Task to complete: Images are not part of the copy; transcribe all the data exactly.

Saved data entries:
= = = = =

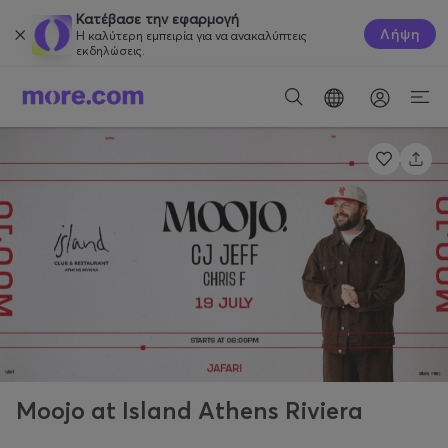
Κατέβασε την εφαρμογή
Λήψη
Η καλύτερη εμπειρία για να ανακαλύπτεις
εκδηλώσεις.
Moojo at Island Athens Riviera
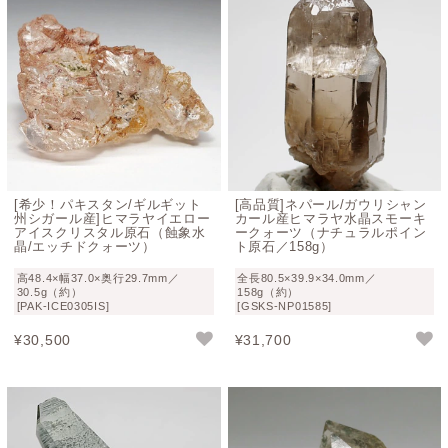
[希少！パキスタン/ギルギット
[高品質]ネパール/ガウリシャン
州シガール産]ヒマラヤイエロー
カール産ヒマラヤ水晶スモーキ
アイスクリスタル原石（蝕象水
ークォーツ（ナチュラルポイン
晶/エッチドクォーツ）
ト原石／158g）
高48.4×幅37.0×奥行29.7mm／
全長80.5×39.9×34.0mm／
30.5g（約）
158g（約）
[PAK-ICE0305IS]
[GSKS-NP01585]
¥
30,500
¥
31,700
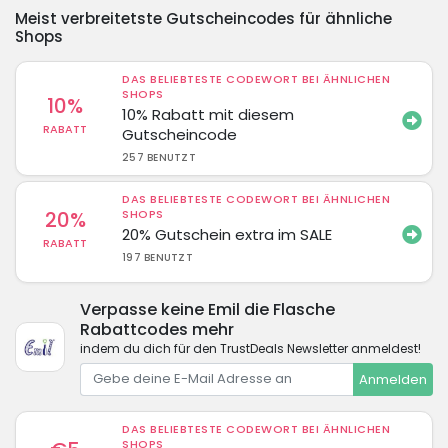
Meist verbreitetste Gutscheincodes für ähnliche
Shops
DAS BELIEBTESTE CODEWORT BEI ÄHNLICHEN
SHOPS
10%
10% Rabatt mit diesem
RABATT
Gutscheincode
257 BENUTZT
DAS BELIEBTESTE CODEWORT BEI ÄHNLICHEN
20%
SHOPS
20% Gutschein extra im SALE
RABATT
197 BENUTZT
Verpasse keine Emil die Flasche
Rabattcodes mehr
indem du dich für den TrustDeals Newsletter anmeldest!
Anmelden
DAS BELIEBTESTE CODEWORT BEI ÄHNLICHEN
SHOPS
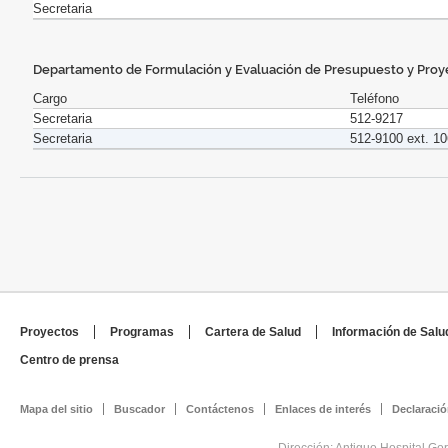
Secretaria
Departamento de Formulación y Evaluación de Presupuesto y Proy
Cargo
Teléfono
Secretaria
512-9217
Secretaria
512-9100 ext. 1
Proyectos
Programas
Cartera de Salud
Información de Salu
Centro de prensa
Mapa del sitio
Buscador
Contáctenos
Enlaces de interés
Declaració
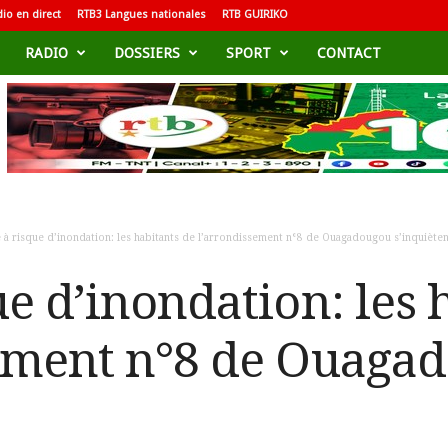
io en direct
RTB3 Langues nationales
RTB GUIRIKO
RADIO
DOSSIERS
SPORT
CONTACT
 à risque d’inondation: les habitants de l’arrondissement n°8 de Ouagadougou s’inquièten
e d’inondation: les 
sement n°8 de Ouaga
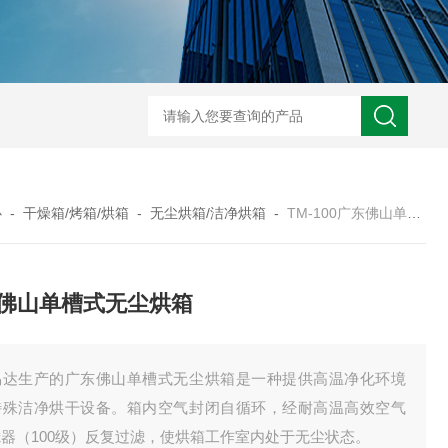
TOG225无尘无氧化烤箱
TM100-2洁净干燥箱
TM8
心
-
干燥箱/烤箱/烘箱
-
无尘烘箱/洁净烘箱
-
TM-100广东佛山单槽式无尘烘箱
佛山单槽式无尘烘箱
易达生产的广东佛山单槽式无尘烘箱是一种提供高温净化环境
特殊洁净烘干设备。箱内空气封闭自循环，经耐高温高效空气
器（100级）反复过滤，使烘箱工作室内处于无尘状态。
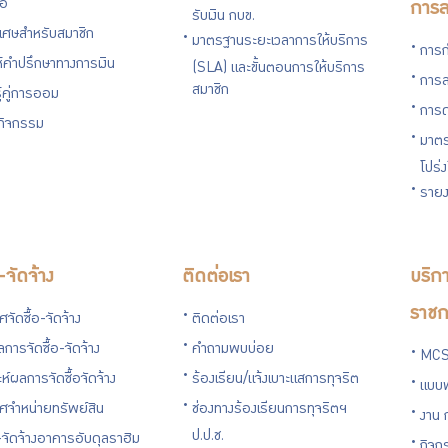
่อ
การล
รับเงิน กบข.
ิเศษสำหรับสมาชิก
มาตรฐานระยะเวลาการให้บริการ
การก
ห้คำปรึกษาทางการเงิน
(SLA) และขั้นตอนการให้บริการ
การล
สมาชิก
ู้คู่การออม
การด
นกิจกรรม
มาตร
โปร่
รายง
อ-จัดจ้าง
ติดต่อเรา
บริกา
ราชก
จัดซื้อ-จัดจ้าง
ติดต่อเรา
การจัดซื้อ-จัดจ้าง
คำถามพบบ่อย
MCS
ะห์ผลการจัดซื้อจัดจ้าง
ร้องเรียน/แจ้งเบาะแสการทุจริต
แบบ
ศจำหน่ายทรัพย์สิน
ช่องทางร้องเรียนการทุจริตฯ
งาน 
ป.ป.ช.
อ-จัดจ้างอาคารอับดุลราฮิม
กิจก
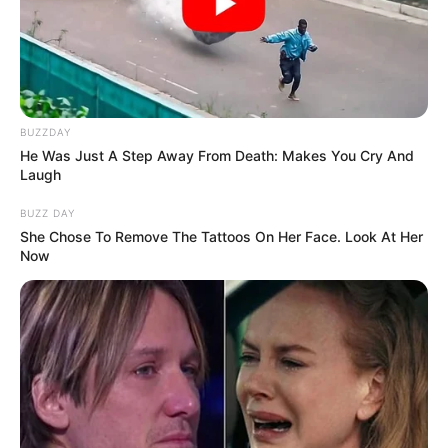
Veranstaltungen in Rodgau
Benachbarte Kreise und Regionen:
Main-Taunus-Kreis +
BUZZDAY
Wiesbaden
-
He Was Just A Step Away From Death: Makes You Cry And
Hochtaunuskreis
-
Laugh
Wetteraukreis
-
Main-
Kinzig-Kreis
-
Kreis
BUZZ DAY
Aschaffenburg
-
Kreis-
She Chose To Remove The Tattoos On Her Face. Look At Her
Darmstadt-Dieburg +
Now
Darmstadt
-
Kreis Groß-
Gerau
Ausflugs- oder Freizeittipp für den Kreis
Offenbach, Offenbach und Frankfurt am Main
eintragen:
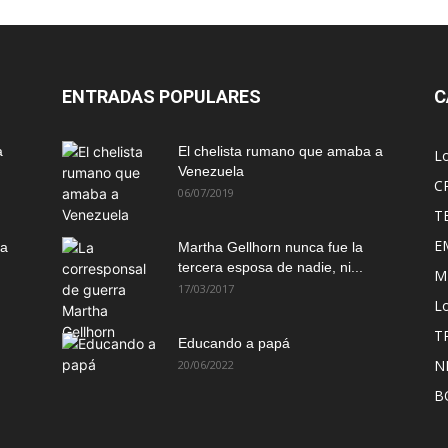
ENTRADAS POPULARES
C
a
El chelista rumano que amaba a
L
Venezuela
C
06/07/2019
T
E
ma
Martha Gellhorn nunca fue la
tercera esposa de nadie, ni...
M
17/03/2017
Lo
T
Educando a papá
N
20/06/2022
B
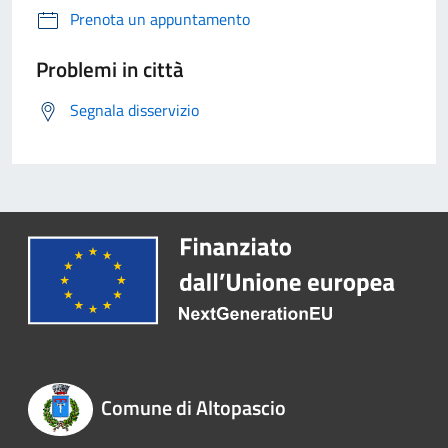
Prenota un appuntamento
Problemi in città
Segnala disservizio
Comune di Altopascio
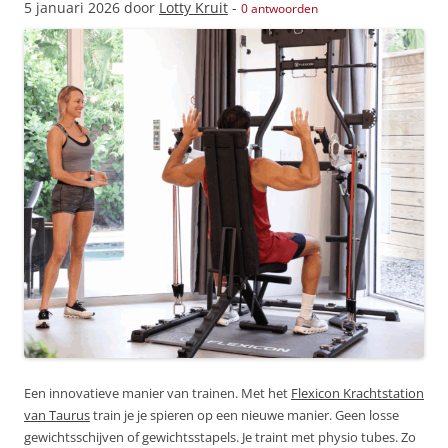
5 januari 2026
door
Lotty Kruit
-
0 antwoorden
Een innovatieve manier van trainen. Met het
Flexicon Krachtstation
van Taurus
train je je spieren op een nieuwe manier. Geen losse
gewichtsschijven of gewichtsstapels. Je traint met physio tubes. Zo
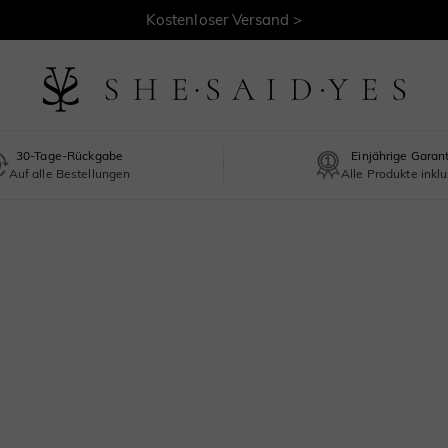
Kostenloser Versand >
30-Tage-Rückgabe
Einjährige Garan
Auf alle Bestellungen
Alle Produkte inklu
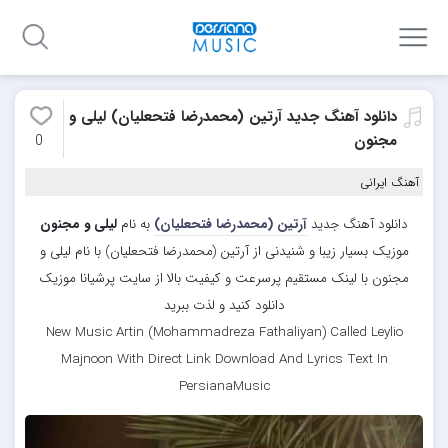
دانلود آهنگ جدید آرتین (محمدرضا فتحعلیان) لیلی و
مجنون
0
آهنگ ایرانی
دانلود آهنگ جدید
آرتین (محمدرضا فتحعلیان)
به نام
لیلی و مجنون
موزیک بسیار زیبا و شنیدنی از آرتین (محمدرضا فتحعلیان) با نام لیلی و
مجنون با لینک مستقیم پرسرعت و کیفیت بالا از سایت پرشیانا موزیک
دانلود کنید و لذت ببرید
New Music Artin (Mohammadreza Fathaliyan) Called Leylio
Majnoon With Direct Link Download And Lyrics Text In
PersianaMusic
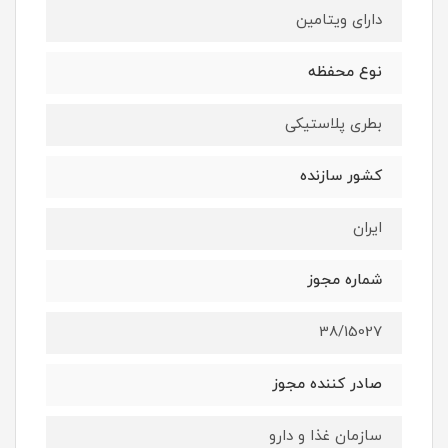
دارای ویتامین
نوع محفظه
بطری پلاستیکی
کشور سازنده
ایران
شماره مجوز
38/15027
صادر کننده مجوز
سازمان غذا و دارو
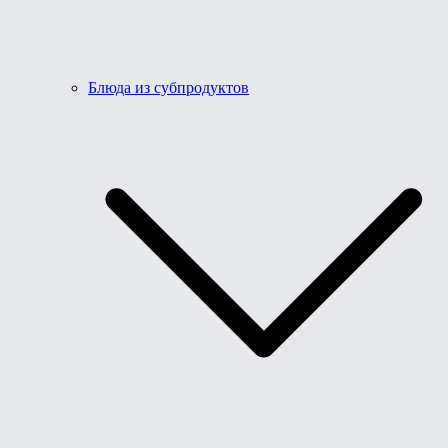
Блюда из субпродуктов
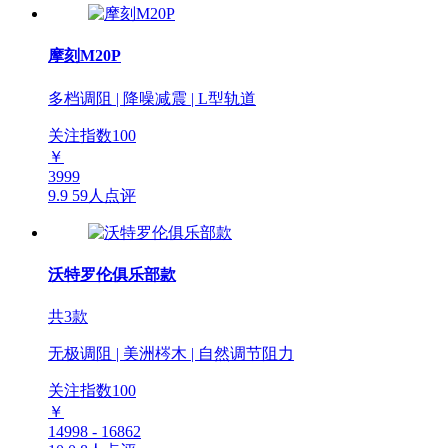
摩刻M20P
多档调阻 | 降噪减震 | L型轨道
关注指数
100
￥
3999
9.9
59人点评
沃特罗伦俱乐部款
共3款
无极调阻 | 美洲梣木 | 自然调节阻力
关注指数
100
￥
14998 - 16862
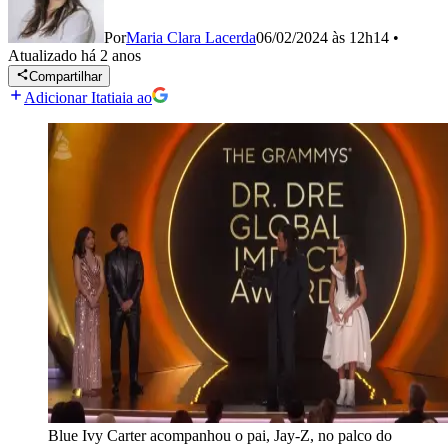
Por
Maria Clara Lacerda
06/02/2024 às 12h14
•
Atualizado
há 2 anos
Compartilhar
Adicionar Itatiaia ao
Blue Ivy Carter acompanhou o pai, Jay-Z, no palco do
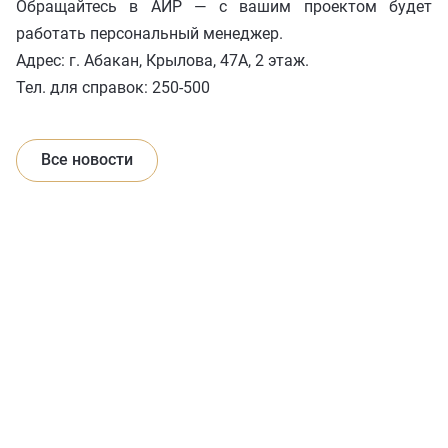
Обращайтесь в АИР — с вашим проектом будет
работать персональный менеджер.
Адрес: г. Абакан, Крылова, 47А, 2 этаж.
Тел. для справок: 250-500
Все новости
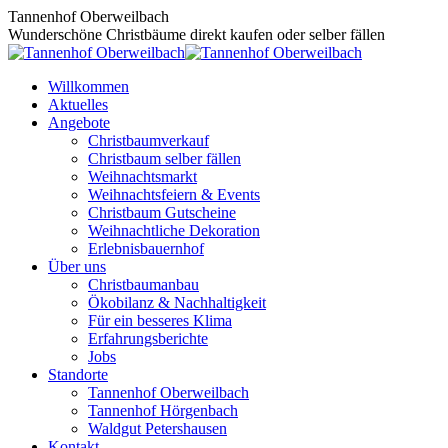
Zum
Tannenhof Oberweilbach
Inhalt
Wunderschöne Christbäume direkt kaufen oder selber fällen
springen
Willkommen
Aktuelles
Angebote
Christbaumverkauf
Christbaum selber fällen
Weihnachtsmarkt
Weihnachtsfeiern & Events
Christbaum Gutscheine
Weihnachtliche Dekoration
Erlebnisbauernhof
Über uns
Christbaumanbau
Ökobilanz & Nachhaltigkeit
Für ein besseres Klima
Erfahrungsberichte
Jobs
Standorte
Tannenhof Oberweilbach
Tannenhof Hörgenbach
Waldgut Petershausen
Kontakt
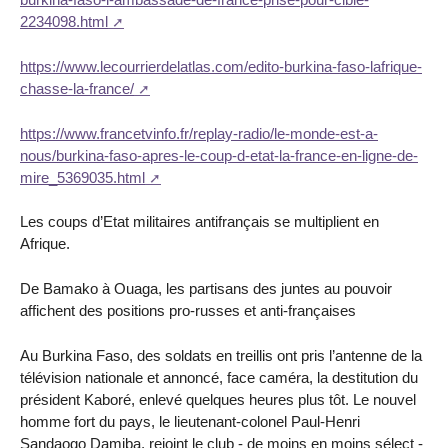
2234098.html
https://www.lecourrierdelatlas.com/edito-burkina-faso-lafrique-
chasse-la-france/
https://www.francetvinfo.fr/replay-radio/le-monde-est-a-
nous/burkina-faso-apres-le-coup-d-etat-la-france-en-ligne-de-
mire_5369035.html
Les coups d’Etat militaires antifrançais se multiplient en
Afrique.
De Bamako à Ouaga, les partisans des juntes au pouvoir
affichent des positions pro-russes et anti-françaises
Au Burkina Faso, des soldats en treillis ont pris l’antenne de la
télévision nationale et annoncé, face caméra, la destitution du
président Kaboré, enlevé quelques heures plus tôt. Le nouvel
homme fort du pays, le lieutenant-colonel Paul-Henri
Sandaogo Damiba, rejoint le club - de moins en moins sélect -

= = = = =

Response for this exercise:
Κατέβασε την εφαρμογή
Λήψη
Η καλύτερη εμπειρία για να ανακαλύπτεις
εκδηλώσεις.
Moojo at Island Athens Riviera
[希少！パキスタン/ギルギット
[高品質]ネパール/ガウリシャン
州シガール産]ヒマラヤイエロー
カール産ヒマラヤ水晶スモーキ
アイスクリスタル原石（蝕象水
ークォーツ（ナチュラルポイン
晶/エッチドクォーツ）
ト原石／158g）
高48.4×幅37.0×奥行29.7mm／
全長80.5×39.9×34.0mm／
30.5g（約）
158g（約）
[PAK-ICE0305IS]
[GSKS-NP01585]
¥
30,500
¥
31,700
Meist verbreitetste Gutscheincodes für ähnliche
Shops
DAS BELIEBTESTE CODEWORT BEI ÄHNLICHEN
SHOPS
10%
10% Rabatt mit diesem
RABATT
Gutscheincode
257 BENUTZT
DAS BELIEBTESTE CODEWORT BEI ÄHNLICHEN
20%
SHOPS
20% Gutschein extra im SALE
RABATT
197 BENUTZT
Verpasse keine Emil die Flasche
Rabattcodes mehr
indem du dich für den TrustDeals Newsletter anmeldest!
Anmelden
DAS BELIEBTESTE CODEWORT BEI ÄHNLICHEN
SHOPS
Secretaria
Departamento de Formulación y Evaluación de Presupuesto y Proy
Cargo
Teléfono
Secretaria
512-9217
Secretaria
512-9100 ext. 1
Proyectos
Programas
Cartera de Salud
Información de Salu
Centro de prensa
Mapa del sitio
Buscador
Contáctenos
Enlaces de interés
Declaració
io en direct
RTB3 Langues nationales
RTB GUIRIKO
RADIO
DOSSIERS
SPORT
CONTACT
 à risque d’inondation: les habitants de l’arrondissement n°8 de Ouagadougou s’inquièten
e d’inondation: les 
sement n°8 de Ouaga
TOG225无尘无氧化烤箱
TM100-2洁净干燥箱
TM8
心
-
干燥箱/烤箱/烘箱
-
无尘烘箱/洁净烘箱
-
TM-100广东佛山单槽式无尘烘箱
佛山单槽式无尘烘箱
易达生产的广东佛山单槽式无尘烘箱是一种提供高温净化环境
特殊洁净烘干设备。箱内空气封闭自循环，经耐高温高效空气
器（100级）反复过滤，使烘箱工作室内处于无尘状态。
่อ
การล
รับเงิน กบข.
ิเศษสำหรับสมาชิก
มาตรฐานระยะเวลาการให้บริการ
การก
ห้คำปรึกษาทางการเงิน
(SLA) และขั้นตอนการให้บริการ
การล
สมาชิก
ู้คู่การออม
การด
นกิจกรรม
มาตร
โปร่
รายง
อ-จัดจ้าง
ติดต่อเรา
บริกา
ราชก
จัดซื้อ-จัดจ้าง
ติดต่อเรา
การจัดซื้อ-จัดจ้าง
คำถามพบบ่อย
MCS
ะห์ผลการจัดซื้อจัดจ้าง
ร้องเรียน/แจ้งเบาะแสการทุจริต
แบบ
ศจำหน่ายทรัพย์สิน
ช่องทางร้องเรียนการทุจริตฯ
งาน 
ป.ป.ช.
อ-จัดจ้างอาคารอับดุลราฮิม
กิจก
Veranstaltungen in Rodgau
Benachbarte Kreise und Regionen:
Main-Taunus-Kreis +
BUZZDAY
Wiesbaden
-
He Was Just A Step Away From Death: Makes You Cry And
Hochtaunuskreis
-
Laugh
Wetteraukreis
-
Main-
Kinzig-Kreis
-
Kreis
BUZZ DAY
Aschaffenburg
-
Kreis-
She Chose To Remove The Tattoos On Her Face. Look At Her
Darmstadt-Dieburg +
Now
Darmstadt
-
Kreis Groß-
Gerau
Ausflugs- oder Freizeittipp für den Kreis
Offenbach, Offenbach und Frankfurt am Main
eintragen:
ENTRADAS POPULARES
C
a
El chelista rumano que amaba a
L
Venezuela
C
06/07/2019
T
E
ma
Martha Gellhorn nunca fue la
tercera esposa de nadie, ni...
M
17/03/2017
Lo
T
Educando a papá
N
20/06/2022
B
Prenota un appuntamento
Problemi in città
Segnala disservizio
Comune di Altopascio
5 januari 2026
door
Lotty Kruit
-
0 antwoorden
Een innovatieve manier van trainen. Met het
Flexicon Krachtstation
van Taurus
train je je spieren op een nieuwe manier. Geen losse
gewichtsschijven of gewichtsstapels. Je traint met physio tubes. Zo
Kostenloser Versand >
30-Tage-Rückgabe
Einjährige Garan
Auf alle Bestellungen
Alle Produkte inklu
دانلود آهنگ جدید آرتین (محمدرضا فتحعلیان) لیلی و
مجنون
0
آهنگ ایرانی
دانلود آهنگ جدید
آرتین (محمدرضا فتحعلیان)
به نام
لیلی و مجنون
موزیک بسیار زیبا و شنیدنی از آرتین (محمدرضا فتحعلیان) با نام لیلی و
مجنون با لینک مستقیم پرسرعت و کیفیت بالا از سایت پرشیانا موزیک
دانلود کنید و لذت ببرید
New Music Artin (Mohammadreza Fathaliyan) Called Leylio
Majnoon With Direct Link Download And Lyrics Text In
PersianaMusic
دارای ویتامین
نوع محفظه
بطری پلاستیکی
کشور سازنده
ایران
شماره مجوز
38/15027
صادر کننده مجوز
سازمان غذا و دارو
Блюда из субпродуктов
摩刻M20P
多档调阻 | 降噪减震 | L型轨道
关注指数
100
￥
3999
9.9
59人点评
沃特罗伦俱乐部款
共3款
无极调阻 | 美洲梣木 | 自然调节阻力
关注指数
100
￥
14998 - 16862
Por
Maria Clara Lacerda
06/02/2024 às 12h14
•
Atualizado
há 2 anos
Compartilhar
Adicionar Itatiaia ao
Blue Ivy Carter acompanhou o pai, Jay-Z, no palco do
Обращайтесь в АИР — с вашим проектом будет
работать персональный менеджер.
Адрес: г. Абакан, Крылова, 47А, 2 этаж.
Тел. для справок: 250-500
Все новости
Zum
Tannenhof Oberweilbach
Inhalt
Wunderschöne Christbäume direkt kaufen oder selber fällen
springen
Willkommen
Aktuelles
Angebote
Christbaumverkauf
Christbaum selber fällen
Weihnachtsmarkt
Weihnachtsfeiern & Events
Christbaum Gutscheine
Weihnachtliche Dekoration
Erlebnisbauernhof
Über uns
Christbaumanbau
Ökobilanz & Nachhaltigkeit
Für ein besseres Klima
Erfahrungsberichte
Jobs
Standorte
Tannenhof Oberweilbach
Tannenhof Hörgenbach
Waldgut Petershausen
Kontakt
2234098.html
https://www.lecourrierdelatlas.com/edito-burkina-faso-lafrique-
chasse-la-france/
https://www.francetvinfo.fr/replay-radio/le-monde-est-a-
nous/burkina-faso-apres-le-coup-d-etat-la-france-en-ligne-de-
mire_5369035.html
Les coups d’Etat militaires antifrançais se multiplient en
Afrique.
De Bamako à Ouaga, les partisans des juntes au pouvoir
affichent des positions pro-russes et anti-françaises
Au Burkina Faso, des soldats en treillis ont pris l’antenne de la
télévision nationale et annoncé, face caméra, la destitution du
président Kaboré, enlevé quelques heures plus tôt. Le nouvel
homme fort du pays, le lieutenant-colonel Paul-Henri
Sandaogo Damiba, rejoint le club - de moins en moins sélect -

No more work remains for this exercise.